311地震の連鎖の仕組みと南海トラフの連鎖 6月30日

 富士山のマグマ溜まりと三宅島のマグマ溜まりが台湾付近に地震を起こす上で、熊本地震による中央構造線の大きな動きが利用されています。この説明をするイラストを準備しようとした過程で、地震の連鎖の仕組みを見直すことになりました。その結果ですが、311地震をあれだけ大きな物にし、複数の地殻の連鎖を引き起こしたのは、富士山のマグマ溜まりが主因である事に気がつきました。南海トラフの動きにもそのまま当てはまることなので、その説明をしたいと思います。
 これまで311地震のトリガーになったのは栗駒山である事を説明してきています。栗駒山と富士山のマグマ溜まりの軸上の交点で大きなマントルの動きが衝突し、大きな群発地震が起きて311地震の本震につながっています。
 東北地方太平洋沖地震と呼ばれるこの地震は、宮城県沖、三陸沖中央、三陸沖南部、福島県沖、茨城県沖に大きな地震が同時に発生した物になります。この中では宮城県沖の富士山と栗駒山の交点のエネルギーが最も大きかったと思われ、このエリアは311地震から5年も立つのに、未だにこの場所での地震発生率が低いままです。大きな地殻の損傷だったと思われます。
 地震の発生にいたる状況を見ている中で、2010年始めから400km前後の深い場所での地震が続き、東北地方のM5レベル以上の地震の発生が抑制されている様に感じていました。これまでに考えていた連鎖の仕組みとしては、この抑制が大きな宮城県沖の地震から周辺を同時に動かす事につながったと考えていました。
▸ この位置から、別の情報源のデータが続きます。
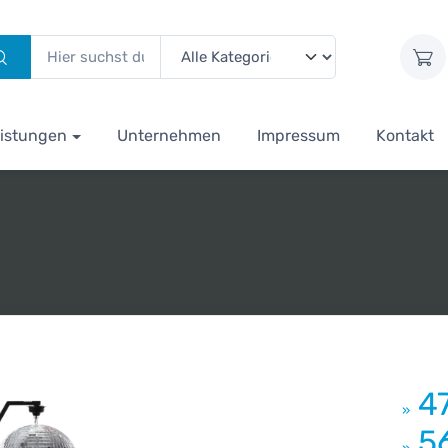
istungen
Unternehmen
Impressum
Kontakt
4
»
5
 実際の所は隣が動いたからその影響を受けたと言うだけの物ではありませんでした。マグマ溜まりが押し続けるエネルギーが利用されて、その押しに関連して変動を受けた部分が動くことになっていたと思われます。マグマ溜まりのマントル運動軸上に添って、その影響が広がっていたのです。イラストにマグマ溜まりの軸と実際の群発地震のデーターを載せていますので参照下さい。
 まず栗駒山です。栗駒山の位置から311地震の震源地をマントルが押すとします。すると富士山の動きと衝突して抵抗の大きな場所である宮城県沖の震源地には大きな群発地震が発生します。この群発地震が本震に至るとき、マントルの押しの力はその先にある三陸沖南部の群発地震の位置を一時的に強く押すことになるでしょう。これはプレートの動く方向からも明確な現実です。実際に三陸沖南部のこの位置が同時に動いたことで、あれだけの大きな津波が起きたことは、地震学者も認めているところです。
 同様に考えると、富士山が押している先には三陸沖中央部の群発地震があります。ここも影響を受けて動くことになったのでしょう。
 富士山の場合宮城県沖からは遠く離れており、そこに至るまでに複数の群発地震を小さく起こしていました。普段から地震の起きやすい場所に地震が起きている状況ですが、この時は栗駒山のマグマ溜まりが潰れておりその近傍のマグマ溜まりにも影響が及んでいたようです。蔵王山には影響がなかった様子ですが、上記三陸沖中央部は北側の秋田駒ヶ岳の物であり、南側は吾妻山の物と思われます。ここにも群発地震が起きており、強い力を受けると大きな地震が起きやすくなっている状況でした。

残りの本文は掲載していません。